Digital
18 Giugno 2025Il nuovo progetto di ricerca guidato da Nicole Soranzo, direttrice del Centro di Genomica – Programma in Popolazione e Genomica Medica dello Human Technopole che ha appena ottenuto l’ERC Advanced Grant dello European Research Council, pari a 2,5 milioni di euro

Capire perché e come il sistema immunitario si indebolisce con l’età è la sfida al centro di IMPACT, il nuovo progetto di ricerca guidato da Nicole Soranzo, direttrice del Centro di Genomica – Programma in Popolazione e Genomica Medica dello Human Technopole. Un lavoro ambizioso, che ha appena ottenuto uno dei più prestigiosi finanziamenti della ricerca europea: l’ERC Advanced Grant dello European Research Council, pari a 2,5 milioni di euro per i prossimi cinque anni.
Obiettivo dello studio è analizzare l’interazione tra stile di vita, biologia individuale ed esposizioni ambientali per capire come questi fattori contribuiscano al deterioramento del sistema immunitario lungo il corso della vita e aumentino il rischio di malattie croniche e degenerative in età avanzata
Nonostante i grandi progressi nella comprensione dei meccanismi immunitari a livello molecolare, resta ancora poco chiaro come questi si traducano in processi patologici a livello di popolazione. Il progetto IMPACT punta a colmare questa lacuna grazie all’impiego combinato di modelli statistici avanzati, intelligenza artificiale e machine learning, analizzando i cambiamenti immunitari in migliaia di individui.
I ricercatori confronteranno le cellule del sistema immunitario di persone sane e longeve con quelle di pazienti affetti da malattie croniche. L’obiettivo è identificare marcatori cellulari che possano predire l’invecchiamento fisiologico o patologico e l’esposizione a fattori ambientali critici, aprendo così la strada a modelli predittivi di rischio a lungo termine.
“L'allungamento della durata della vita umana e il sovrapporsi di più malattie nei pazienti per via della loro longevità richiedono nuovi modelli per accelerare la diagnosi precoce, la prognosi e il trattamento delle condizioni croniche - spiega Soranzo. “Ipotizziamo che importanti nuove conoscenze sulla natura immunitaria delle malattie che insorgono in età avanzata possano arrivare dall’analisi delle cellule messa in relazione alle informazioni sulle condizioni di salute di pazienti reali.

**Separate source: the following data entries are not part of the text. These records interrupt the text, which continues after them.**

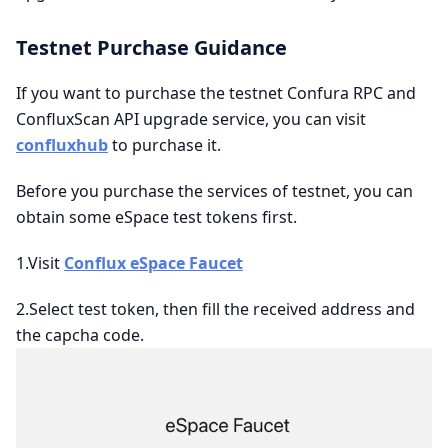
Testnet Purchase Guidance
If you want to purchase the testnet Confura RPC and
ConfluxScan API upgrade service, you can visit
confluxhub
to purchase it.
Before you purchase the services of testnet, you can
obtain some eSpace test tokens first.
1.Visit
Conflux eSpace Faucet
2.Select test token, then fill the received address and
the capcha code.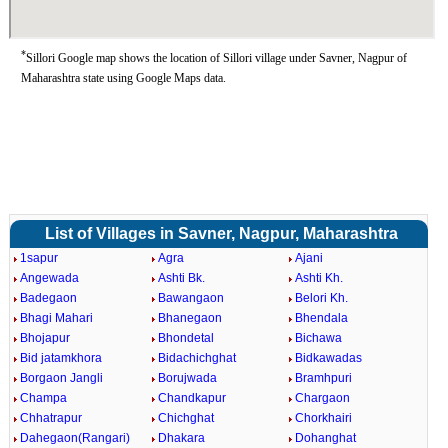
*
Sillori Google map shows the location of Sillori village under Savner, Nagpur of
Maharashtra state using Google Maps data.
List of Villages in Savner, Nagpur, Maharashtra
1sapur
Agra
Ajani
Angewada
Ashti Bk.
Ashti Kh.
Badegaon
Bawangaon
Belori Kh.
Bhagi Mahari
Bhanegaon
Bhendala
Bhojapur
Bhondetal
Bichawa
Bid jatamkhora
Bidachichghat
Bidkawadas
Borgaon Jangli
Borujwada
Bramhpuri
Champa
Chandkapur
Chargaon
Chhatrapur
Chichghat
Chorkhairi
Dahegaon(Rangari)
Dhakara
Dohanghat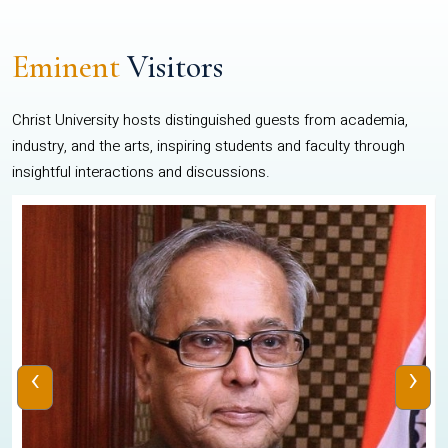
Eminent
Visitors
Christ University hosts distinguished guests from academia,
industry, and the arts, inspiring students and faculty through
insightful interactions and discussions.
‹
›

Inoltre, riteniamo di poter individuare tipi di cellule immunitarie e loro condizioni che possano fungere come marcatori per stabilire da quale specifico sottotipo di una patologia il paziente è affetto e stabilire anche, nelle malattie del sistema immunitario, l’impatto che hanno età, la presenza di altre patologie e l’esposizione permanente a rischi ambientali”.

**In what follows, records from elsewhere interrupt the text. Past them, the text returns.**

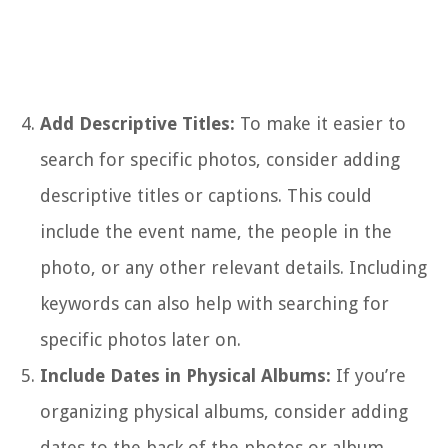
Add Descriptive Titles:
To make it easier to
search for specific photos, consider adding
descriptive titles or captions. This could
include the event name, the people in the
photo, or any other relevant details. Including
keywords can also help with searching for
specific photos later on.
Include Dates in Physical Albums:
If you’re
organizing physical albums, consider adding
dates to the back of the photos or album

Il progetto si fonda anche su una forte multidisciplinarietà, grazie al contributo delle Piattaforme Nazionali di Human Technopole (dall’analisi omica delle singole cellule alla biologia computazionale e allo studio dei big data) e di una fitta rete di collaborazioni internazionali.
“L’ERC Advanced Grant attribuito a Nicole Soranzo è un importante riconoscimento alla competenza di una delle ricercatrici più capaci nella genetica medica e al carattere innovativo del progetto, che vuole legare la conoscenza molecolare dettagliata dei processi patologici ai dati biomedici di pazienti reali. Per arrivare a questo risultato la sua ricerca potrà avvalersi di quella multidisciplinarietà, con il coinvolgimento di esperti in diversi campi, tra cui le Piattaforme Nazionali di Human Technopole – dall’analisi omica delle singole cellule, alla biologia computazionale, allo studio dei big data – e di forti relazioni in network internazionali che sono il tratto tipico del lavoro di Human Technopole” commenta Marino Zerial, direttore di Human Technopole.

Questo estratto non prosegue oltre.